Both neighbors are presumed to benefit from the common fence. Therefore, the cost of erecting one should be covered by the two neighbors. However, the neighbor who wishes to set up a fence should first send a formal notice to their neighbors 30 days before commencing on any work. 
The law also laid out instances when the fence benefited both parties. This will determine who pays for the fence and whether or not the cost of putting up a common fence should be split into two. The notice you are supposed to send to your neighbor should have the following information. 
Inform your neighbor about the “good neighbor” fence law that instructs both of you to share costs since you will get equal benefits. Let them know that unless you agree in writing, the law will presume that you are equally responsible for the cost of construction, maintenance, and necessary replacement of the fence. 

Make sure you include:
  • The description of the fence
  • The estimated costs for fixing the problem;
  • Your proposal for how to split the costs
  • Your proposal for the timeline for getting the problem fixed.
The law also acknowledges that there are instances when the fence only benefits one party. In the event something like that happens, the person responsible for the fence is the one putting it up. 
Here are the reasons why these measures are taken.
  1. If the fence offers no real value to one neighbor and the cost of the fence is “substantially disproportionate to the benefit conferred” by the fence. 
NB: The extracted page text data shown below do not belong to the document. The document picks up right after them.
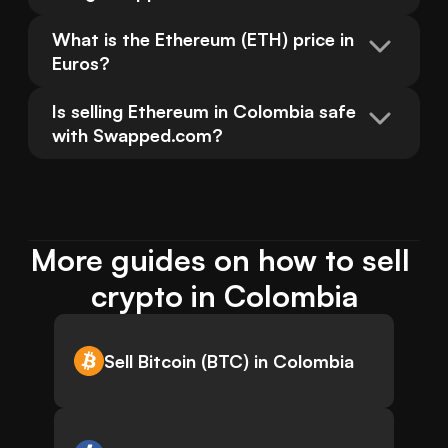
What is the Ethereum (ETH) price in 
Euros?
Is selling Ethereum in Colombia safe 
with Swapped.com?
More guides on how to sell 
crypto in Colombia
Sell Bitcoin (BTC) in Colombia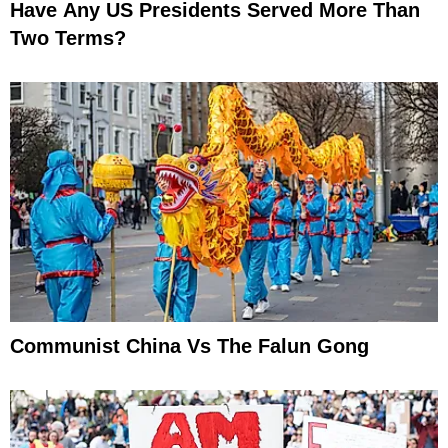
Have Any US Presidents Served More Than
Two Terms?
Communist China Vs The Falun Gong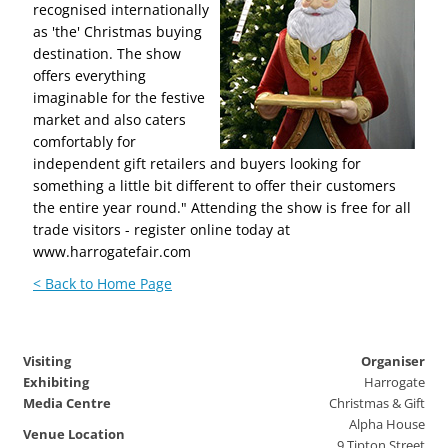
recognised internationally
as 'the' Christmas buying
destination. The show
offers everything
imaginable for the festive
market and also caters
comfortably for
independent gift retailers and buyers looking for
something a little bit different to offer their customers
the entire year round." Attending the show is free for all
trade visitors - register online today at
www.harrogatefair.com
< Back to Home Page
Visiting
Organiser
Exhibiting
Harrogate
Media Centre
Christmas & Gift
Alpha House
Venue Location
9 Tipton Street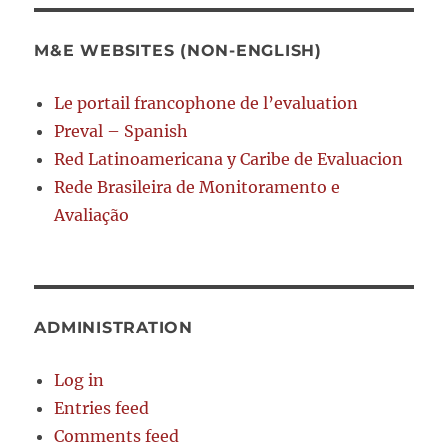
M&E WEBSITES (NON-ENGLISH)
Le portail francophone de l’evaluation
Preval – Spanish
Red Latinoamericana y Caribe de Evaluacion
Rede Brasileira de Monitoramento e
Avaliação
ADMINISTRATION
Log in
Entries feed
Comments feed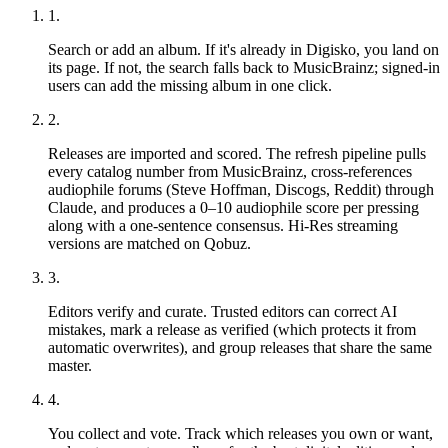
1.
Search or add an album.
If it's already in Digisko, you land on
its page. If not, the search falls back to MusicBrainz; signed-in
users can add the missing album in one click.
2.
Releases are imported and scored.
The refresh pipeline pulls
every catalog number from MusicBrainz, cross-references
audiophile forums (Steve Hoffman, Discogs, Reddit) through
Claude, and produces a 0–10 audiophile score per pressing
along with a one-sentence consensus. Hi-Res streaming
versions are matched on Qobuz.
3.
Editors verify and curate.
Trusted editors can correct AI
mistakes, mark a release as verified (which protects it from
automatic overwrites), and group releases that share the same
master.
4.
You collect and vote.
Track which releases you own or want,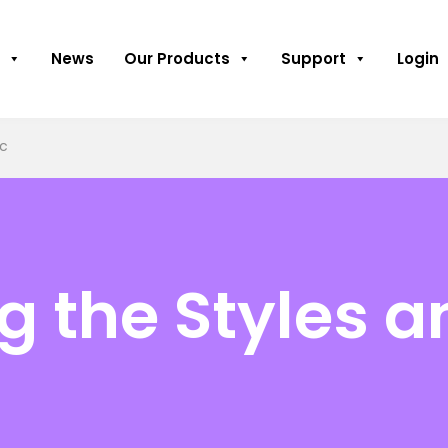
News
Our Products
Support
Login
ic
g the Styles a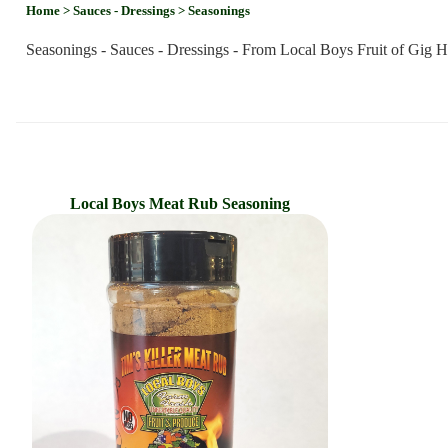
Home
> Sauces - Dressings
> Seasonings
Seasonings - Sauces - Dressings - From Local Boys Fruit of Gig 
Local Boys Meat Rub Seasoning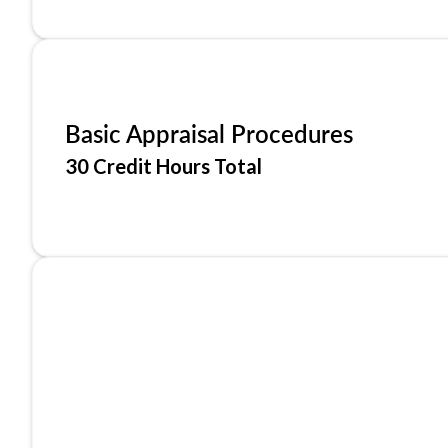
Basic Appraisal Procedures
30 Credit Hours Total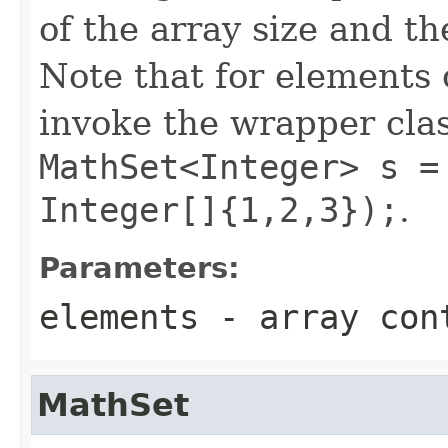
of the array size and th
Note that for elements 
invoke the wrapper class
MathSet<Integer> s =
Integer[]{1,2,3});
.
Parameters:
elements
- array cont
MathSet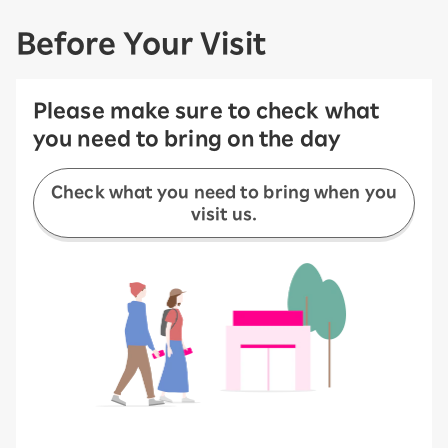
Before Your Visit
Please make sure to check what
you need to bring on the day
Check what you need to bring when you
visit us.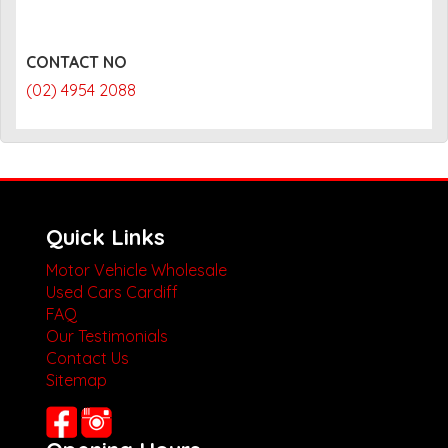
CONTACT NO
(02) 4954 2088
Quick Links
Motor Vehicle Wholesale
Used Cars Cardiff
FAQ
Our Testimonials
Contact Us
Sitemap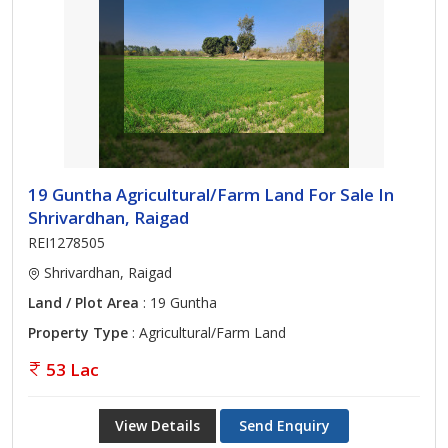
19 Guntha Agricultural/Farm Land For Sale In
Shrivardhan, Raigad
REI1278505
Shrivardhan, Raigad
Land / Plot Area
: 19 Guntha
Property Type
: Agricultural/Farm Land
53 Lac
View Details
Send Enquiry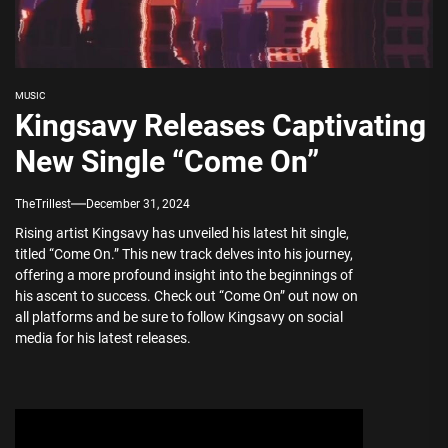
MUSIC
Kingsavy Releases Captivating
New Single “Come On”
TheTrillest
December 31, 2024
Rising artist Kingsavy has unveiled his latest hit single,
titled “Come On.” This new track delves into his journey,
offering a more profound insight into the beginnings of
his ascent to success. Check out “Come On” out now on
all platforms and be sure to follow Kingsavy on social
media for his latest releases.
  2. If the cost of installing the fence will more than the difference in the value of the property
  3. The neighbor with such a claim would have to prove beyond any reasonable doubt that they are going through financial hardships and that they are not financially able to cater to half the cost of the fence. 
  4. If the costs of the project are “unnecessary or excessive.”
  5. If the cost of the project is due the landowner’s desire to improve the look of his/her property.
While these are not set laws they offer some guidelines when installing a fence. The court is responsible for directing the split of costs between two neighbors. They could, at their own discretion, decide that the cost of the whole fence, its maintenance, and repairs be handled by a single party. 
Setting up a fence is not an entirely hard process, and it should not always involve the law. It is possible for two neighbors to amicably set up a fence and benefit from it. However, they need to make sure that every agreement is made in writing. 
This way, they are well aware of each other’s responsibilities. Written agreements also make it easier for each neighbor to live harmoniously. In the event such agreements cannot be met, speaking to one of your local attorneys will help.